B2, B3, B4, and B8 are 10 m.
B5, B6, B7, B8A, B11, B12 are 20 m.
B1, B9, B10 are 60 m.
›Is Band 10 available at Level-2A?
No. B10 (cirrus) is only in L1C (TOA) and is used for thin-cloud detection.
For surface-reflectance workflows, use L2A with appropriate cloud/shadow masking or pre-screen with B10 at L1C.
›Should I use B8 or B8A for NDVI?
Use B8 (10 m) for standard NDVI/EVI2 at parcel scale.
B8A (20 m) is narrower and handy for some red-edge/BRDF workflows, but avoid mixing B8 and B8A in one time series unless you recalibrate thresholds.
›How close is Landsat’s NIR to Sentinel-2?

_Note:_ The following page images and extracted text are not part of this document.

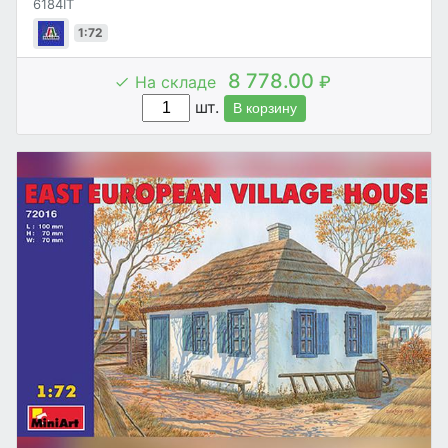
6184IT
1:72
8 778.00
На складе
₽
шт.
В корзину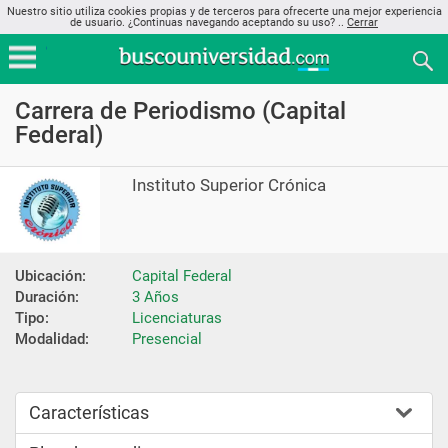
Nuestro sitio utiliza cookies propias y de terceros para ofrecerte una mejor experiencia
de usuario. ¿Continuas navegando aceptando su uso? ..
Cerrar
Carrera de Periodismo (Capital
Federal)
Instituto Superior Crónica
Ubicación:
Capital Federal
Duración:
3 Años
Tipo:
Licenciaturas
Modalidad:
Presencial
Características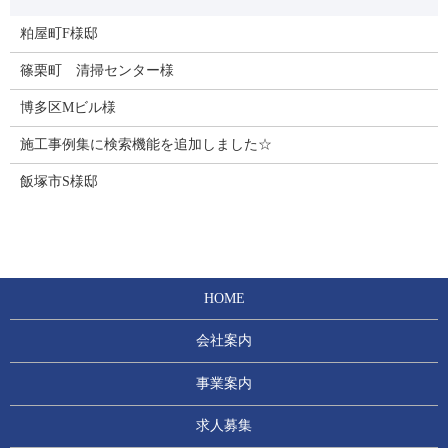
粕屋町F様邸
篠栗町 清掃センター様
博多区Mビル様
施工事例集に検索機能を追加しました☆
飯塚市S様邸
HOME
会社案内
事業案内
求人募集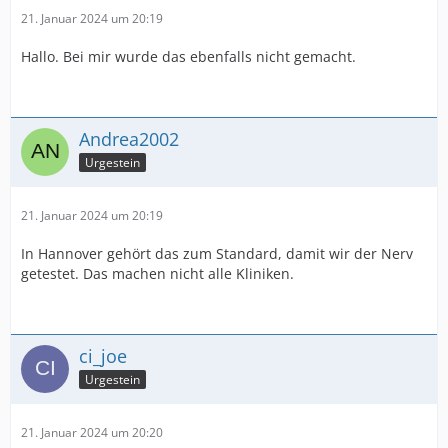
21. Januar 2024 um 20:19
Hallo. Bei mir wurde das ebenfalls nicht gemacht.
Andrea2002
Urgestein
21. Januar 2024 um 20:19
In Hannover gehört das zum Standard, damit wir der Nerv
getestet. Das machen nicht alle Kliniken.
ci_joe
Urgestein
21. Januar 2024 um 20:20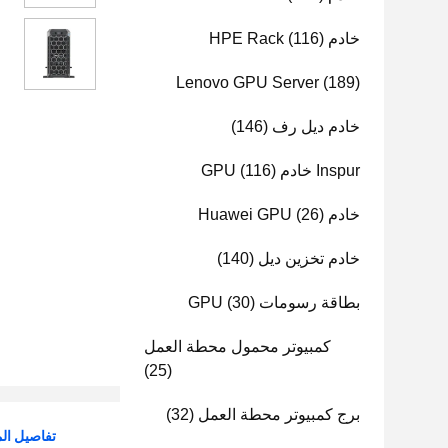
خادم HPE Rack
(116)
Lenovo GPU Server
(189)
خادم ديل رف
(146)
Inspur خادم GPU
(116)
خادم Huawei GPU
(26)
خادم تخزين ديل
(140)
بطاقة رسومات GPU
(30)
كمبيوتر محمول محطة العمل
(25)
برج كمبيوتر محطة العمل
(32)
تفاصيل الم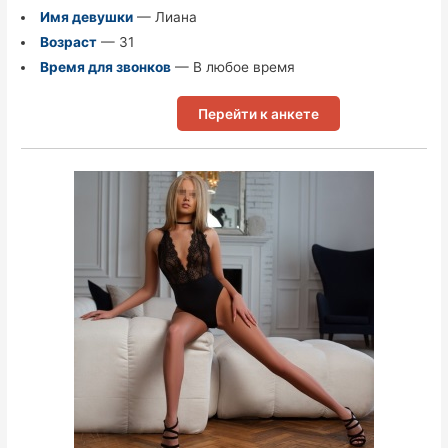
Имя девушки
— Лиана
Возраст
— 31
Время для звонков
— В любое время
Перейти к анкете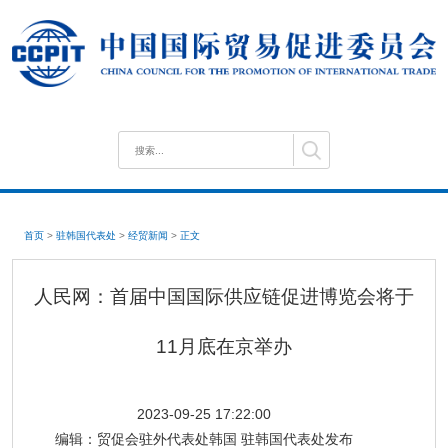
首页
>
驻韩国代表处
>
经贸新闻
>
正文
人民网：首届中国国际供应链促进博览会将于
11月底在京举办
2023-09-25 17:22:00
编辑：
贸促会驻外代表处韩国 驻韩国代表处发布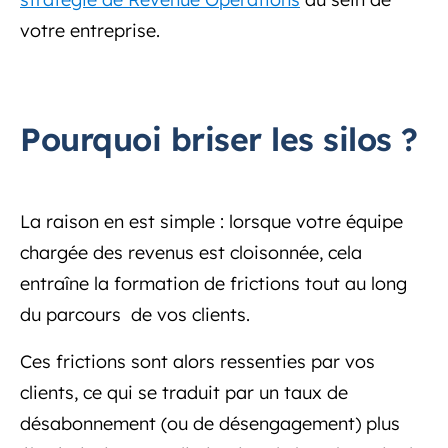
votre entreprise.
Pourquoi briser les silos ?
La raison en est simple : lorsque votre équipe
chargée des revenus est cloisonnée, cela
entraîne la formation de frictions tout au long
du parcours de vos clients.
Ces frictions sont alors ressenties par vos
clients, ce qui se traduit par un taux de
désabonnement (ou de désengagement) plus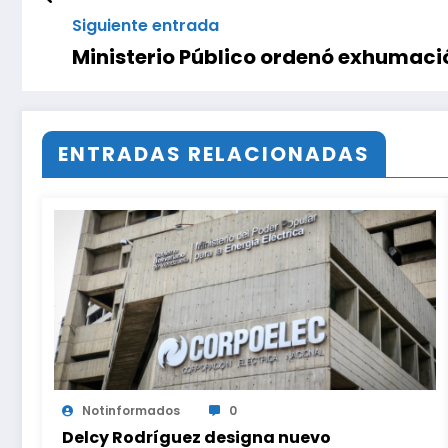
Siguiente entrada
Ministerio Público ordenó exhumaci
ENTRADAS RELACIONADAS
Notinformados
0
Delcy Rodríguez designa nuevo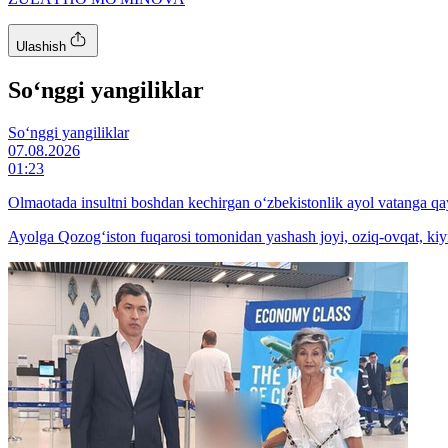
Ulashish
So‘nggi yangiliklar
So‘nggi yangiliklar
07.08.2026
01:23
Olmaotada insultni boshdan kechirgan o‘zbekistonlik ayol vatanga qay
Ayolga Qozog‘iston fuqarosi tomonidan yashash joyi, oziq-ovqat, kiyi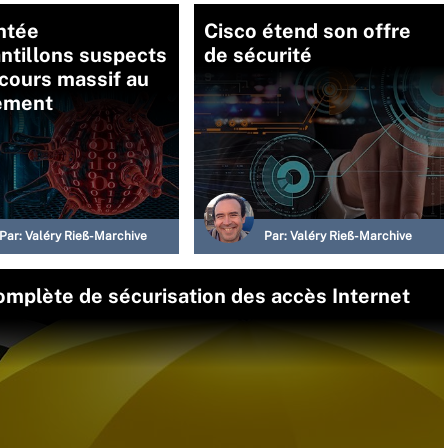
ntée
Cisco étend son offre
ntillons suspects
de sécurité
ecours massif au
rement
Par:
Valéry Rieß-Marchive
Par:
Valéry Rieß-Marchive
omplète de sécurisation des accès Internet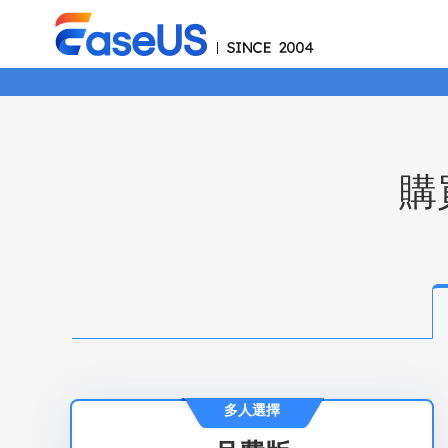
購買
多人選擇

Landsat OLI NIR (~865 nm) is closer to Sentinel-2’s B8A than to B8. If you port thresholds from Landsat to S2, consider using B8A (20 m) for closer spectral alignment or re-validate when using B8 (10 m).
ClearSKY in practice
All ClearSKY deliveries come at 10 m across the stack so bands line up per pixel. Bands that are natively 20 m or 60 m are provided at 10 m using deep-learning super-resolution or carefully chosen resampling. If you want indices alongside multispectral data, set the Bandnames
field in your composite request to include the needed source bands and normalized-difference indices in one go. Use all
to receive the full Sentinel-2-style stack, or specify exactly what you need, for example B8,B4,[B8_B4]
to return NIR, Red, and a ready-to-use NDVI layer in one GeoTIFF. You can request Level-1C style inputs for speed or Level-2A style inputs for comparability and keep that choice consistent across a series.